We watched The Grammy’s the other night.
I have never watched the Grammy’s.
It was weird.
But the Fella and I were invited to a friend of his roommate’s to watch The Grammy’s and “The Walking Dead” (another program I have never watched). And the roommate’s friend was going on and on about how much she hates Taylor Swift and how amazing Adele is and how Adele’s latest album is so spectacular because she drew from her own pain after a horrible relationship/breakup and wrote those amazing songs. While I’m not arguing with her entirely plagiarized assessment of Adele’s music, this is what makes “21” so powerful – the music is amazing and the lyrics mean something to the person singing them, and nothing is more powerful or moving than raw emotion, but it got on my nerves and it got me thinking about Life Experience.
Taylor Swift writes bubblegum pop country music mostly not based on her own life experiences. She’s twenty two and she’s been working in the music industry since she was fourteen and she started trying at eleven. How much real actual life experience did she have before she became famous? Probably not all that much. Her early stuff is very high school. “Picture to Burn”, “Teardrops from my Guitar”, “Love Story”…. they’re little more than a teenage girl’s angsty, dramatic fantasy. I haven’t really heard any of her newer stuff, hopefully she and her music are maturing. Only time will tell. But she’s still a sweet, unassuming girl who certainly doesn’t deserve the criticism of a bunch of assholes shoveling back chili and beers in a NY apartment while she’s performing at the Grammy’s.

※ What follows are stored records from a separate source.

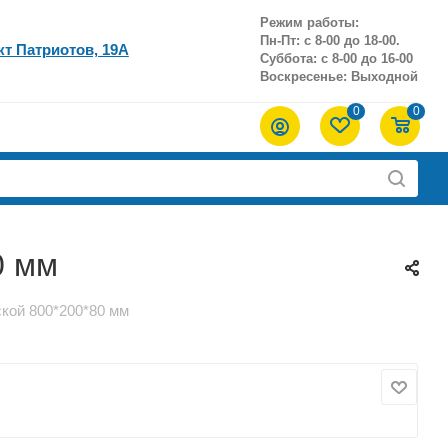
Режим работы:
Пн-Пт: с 8-00 до 18-00.
кт Патриотов, 19А
Суббота: с 8-00 до 16-00
Воскресенье: Выходной
0
0
0 мм
кой 800*200*80 мм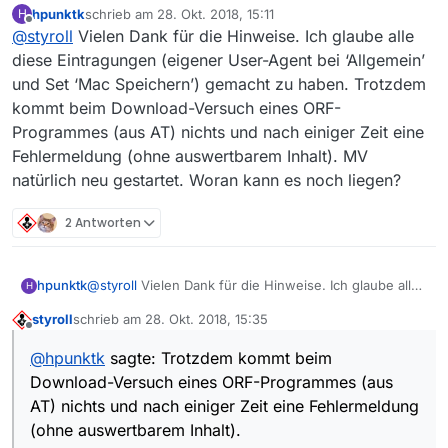
hpunktk
schrieb am
28. Okt. 2018, 15:11
H
dzt. im MV sich nicht direkt runterladen (als MP4)
zuletzt editiert von
Offline
Wenn du
einige Einstellungen
vornimmst, geht sowohl
lassen ist schon allgemein so, oder ist das nur
@
styroll
Vielen Dank für die Hinweise. Ich glaube alle
das Abspielen wie auch der Download.
mein Problem?
diese Eintragungen (eigener User-Agent bei ‘Allgemein’
und Set ‘Mac Speichern’) gemacht zu haben. Trotzdem
kommt beim Download-Versuch eines ORF-
Programmes (aus AT) nichts und nach einiger Zeit eine
Fehlermeldung (ohne auswertbarem Inhalt). MV
natürlich neu gestartet. Woran kann es noch liegen?
2 Antworten
hpunktk
@
styroll
Vielen Dank für die Hinweise. Ich glaube alle
H
diese Eintragungen (eigener User-Agent bei
styroll
schrieb am
28. Okt. 2018, 15:35
‘Allgemein’ und Set ‘Mac Speichern’) gemacht zu
zuletzt editiert von
Offline
haben. Trotzdem kommt beim Download-Versuch
@
hpunktk
sagte: Trotzdem kommt beim
eines ORF-Programmes (aus AT) nichts und nach
Download-Versuch eines ORF-Programmes (aus
einiger Zeit eine Fehlermeldung (ohne auswertbarem
Inhalt). MV natürlich neu gestartet. Woran kann es
AT) nichts und nach einiger Zeit eine Fehlermeldung
noch liegen?
(ohne auswertbarem Inhalt).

But that’s not the point: the point is, the best songs out there are based on real actual life experiences — doesn’t matter if those life experiences were silly or sophomoric or juvenile — if it happened to the person who wrote the song/is singing it then has power. The entire bus ride home from NYC I listened to female singer/songwriters starting with Adele and moving to Ingrid Michaelson, Bess Rogers, Jenny Owen Youngs, Allison Weiss, Garfunkel and Oates, and Leigh Jones. Most of these women, I am convinced, write music because they can’t not. They write to express themselves. They write to share their emotions with the world. And I thank them for it.

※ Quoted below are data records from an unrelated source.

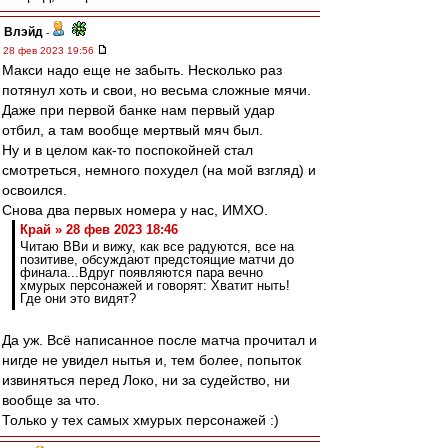
Влэйд
-
28 фев 2023 19:56
Макси надо еще не забыть. Несколько раз
потянул хоть и свои, но весьма сложные мячи.
Даже при первой банке нам первый удар
отбил, а там вообще мертвый мяч был.
Ну и в целом как-то поспокойней стал
смотреться, немного похудел (на мой взгляд) и
освоился.
Снова два первых номера у нас, ИМХО.
Край » 28 фев 2023 18:46
Читаю ВВи и вижу, как все радуются, все на
позитиве, обсуждают предстоящие матчи до
финала...Вдруг появляются пара вечно
хмурых персонажей и говорят: Хватит ныть!
Где они это видят?
Да уж. Всё написанное после матча прочитал и
нигде не увидел нытья и, тем более, попыток
извиняться перед Локо, ни за судейство, ни
вообще за что.
Только у тех самых хмурых персонажей :)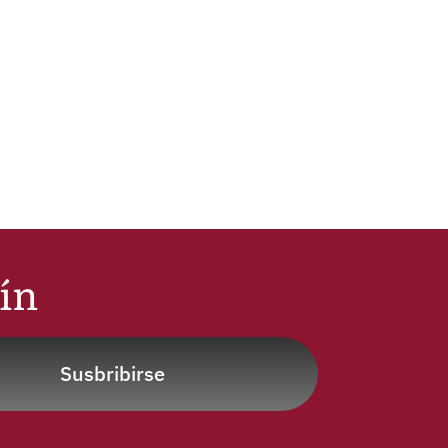
tín
Susbribirse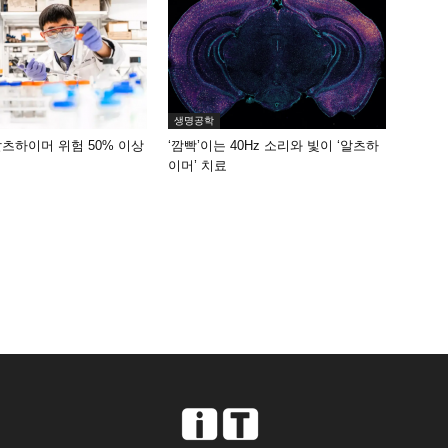
생명공학
알츠하이머 위험 50% 이상
‘깜빡’이는 40Hz 소리와 빛이 ‘알츠하
이머’ 치료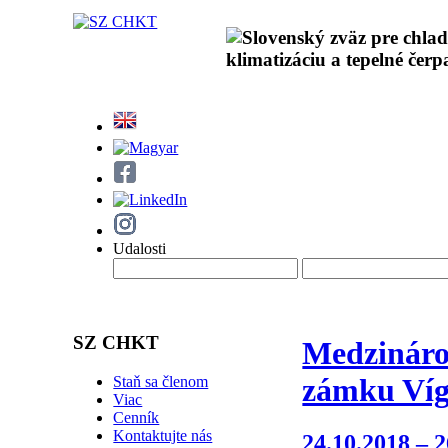
Udalosti
SZ CHKT
Medzinárod
zámku Víg
Staň sa členom
Viac
Cenník
Kontaktujte nás
24.10.2018 – 2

Leigh Jones has a song called “Old Guitar” in which she says she wishes she were his guitar, holding her in his arms. She wishes he’d touch her, love her like he does his instrument. I certainly hope its based on a real crush she had once in her life because it feels real, wistful and hopeful when you listen to the song. Allison Weiss writes most of her songs based on actual events in her life. She even titled one the date it happened. On her live albums she shares the stories and events, somewhat reluctantly, that inspired songs such as “July 25, 2007”, “Time” and “I Don’t Want To Be Here”. Bess Rogers’ song “Favorite Day” is very clearly about some dude she dated. Garfunkel and Oates sing about a guy who always brought his buddy on dates in “Me, You and Steve”. And Jenny Owen Youngs couldn’t have captured the shocking feeling of realizing you’re in love in quite the same sarcastic way if it hadn’t happened to her. I love these songs and these ladies who wrote them and their impact on me. They are honest and fair and true. I highly recommend each and every one of them whether you’ve heard of them or not (whether you can find them or not).

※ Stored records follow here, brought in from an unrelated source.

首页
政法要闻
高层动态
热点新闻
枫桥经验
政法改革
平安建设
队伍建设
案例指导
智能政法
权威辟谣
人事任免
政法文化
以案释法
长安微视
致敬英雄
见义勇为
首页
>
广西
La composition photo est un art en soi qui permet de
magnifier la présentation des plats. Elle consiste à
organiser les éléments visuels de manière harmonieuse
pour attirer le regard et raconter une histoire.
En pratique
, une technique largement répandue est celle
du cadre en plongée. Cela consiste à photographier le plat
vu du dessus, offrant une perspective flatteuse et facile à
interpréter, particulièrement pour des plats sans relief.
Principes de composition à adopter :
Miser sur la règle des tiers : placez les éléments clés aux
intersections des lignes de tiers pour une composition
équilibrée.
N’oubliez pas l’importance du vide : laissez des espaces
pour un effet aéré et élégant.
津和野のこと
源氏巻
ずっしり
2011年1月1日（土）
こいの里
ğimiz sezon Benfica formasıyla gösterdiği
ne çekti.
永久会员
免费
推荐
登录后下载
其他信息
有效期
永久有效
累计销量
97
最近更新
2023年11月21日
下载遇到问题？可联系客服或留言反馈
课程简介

What does this have to do with me and my writing…. I started thinking about these women, many of whom are younger than I am, and how amazing their music is because of life experience and how I didn’t go to Grad School for writing or anything else because I realized at twenty two that I had no Life Experience outside of academia, and I had nothing to write about. I decided then that I needed to start doing something in my life and gain some knowledge of the world so when I write I am actually saying something, not just writing silly school girl fantasies.
It’s five years later and I have worked for four different companies, dated a few different guys, lived in four different states, made a ton of friends who are scattered across the world at the moment, fallen in love, fallen out of love, had my heart broken, and learned more about myself than I did the twenty two years previous. I feel now that I can realistically comment on life and growing up and growth and society and injustice and everything I see around me because of what I’ve experienced. For example: There was a college girl on the bus on my way to New York this past Friday who, amongst other things, sounds like she’s in a Dude Situation very similar to one I let happen to me a couple years ago and it was all I could do to not reach forward and give her some unsolicited advice.
I’ve come to realize a thing or two about myself and how I relate to both the world around me and how I interact with other people. At the moment I live with a couple in their 30s and their 2year old son. They are not where I am in my life. This weekend I spent it with early/mid 20s in grad school and extended adolescence. Neither are they were I am. I am somewhere in between and I am happy about being somewhere in between. I am happy to have had the experiences I have had and I’m happy Grad school hasn’t been one of them yet, I’m happy “the dating scene” in a large city hasn’t been one of them, I’m happy living in NYC hasn’t been one of them. And I am happy to feel inspired to write again…. all because of a weekend trip to see this man I like and watching the Grammy’s.